The problem: The line containing "Despite its advantages, IVR" marks the start; extract exactly from it through the last line of the entries, and omit any pictures.
BEGIN Source data
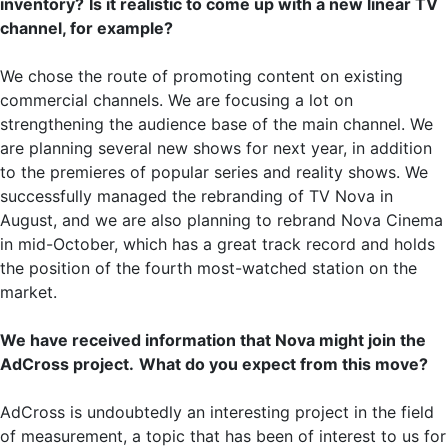
inventory?
Is it realistic to come up with a new linear TV
channel, for example?
We chose the route of promoting content on existing
commercial channels. We are focusing a lot on
strengthening the audience base of the main channel. We
are planning several new shows for next year, in addition
to the premieres of popular series and reality shows. We
successfully managed the rebranding of TV Nova in
August, and we are also planning to rebrand Nova Cinema
in mid-October, which has a great track record and holds
the position of the fourth most-watched station on the
market.
We have received information that Nova might join the
AdCross project.
What do you expect from this move?
AdCross is undoubtedly an interesting project in the field
of measurement, a topic that has been of interest to us for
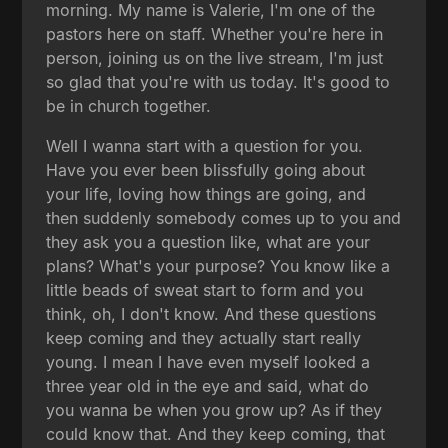
morning. My name is Valerie, I'm one of the
pastors here on staff. Whether you're here in
person, joining us on the live stream, I'm just
so glad that you're with us today. It's good to
be in church together.
Well I wanna start with a question for you.
Have you ever been blissfully going about
your life, loving how things are going, and
then suddenly somebody comes up to you and
they ask you a question like, what are your
plans? What's your purpose? You know like a
little beads of sweat start to form and you
think, oh, I don't know. And these questions
keep coming and they actually start really
young. I mean I have even myself looked a
three year old in the eye and said, what do
you wanna be when you grow up? As if they
could know that. And they keep coming, that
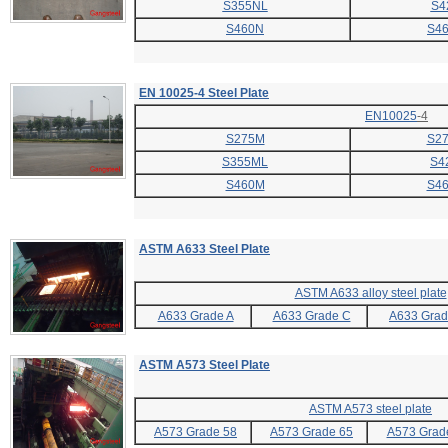
S355NL
S4
S460N
S4
EN 10025-4 Steel Plate
EN10025
-4
S275M
S2
S355ML
S4
S460M
S4
ASTM A633 Steel Plate
ASTM A633 alloy steel plate
A633 Grade A
A633 Grade C
A633 Grad
ASTM A573 Steel Plate
ASTM A573 steel plate
A573 Grade 58
A573 Grade 65
A573 Grad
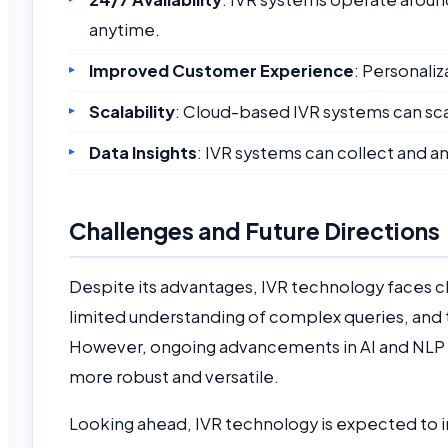
anytime.
Improved Customer Experience
: Personaliz
Scalability
: Cloud-based IVR systems can sc
Data Insights
: IVR systems can collect and an
Challenges and Future Directions
Despite its advantages, IVR technology faces ch
limited understanding of complex queries, and 
However, ongoing advancements in AI and NLP 
more robust and versatile.
Looking ahead, IVR technology is expected to 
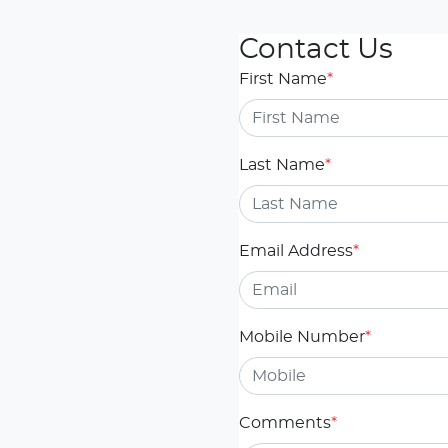
Contact Us
First Name
*
Last Name
*
Email Address
*
Mobile Number
*
Comments
*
END Source data
Task answer:
Despite its advantages, IVR technology faces ch
limited understanding of complex queries, and 
However, ongoing advancements in AI and NLP 
more robust and versatile.
Looking ahead, IVR technology is expected to 
Contact Us
First Name
*
Last Name
*
Email Address
*
Mobile Number
*
Comments
*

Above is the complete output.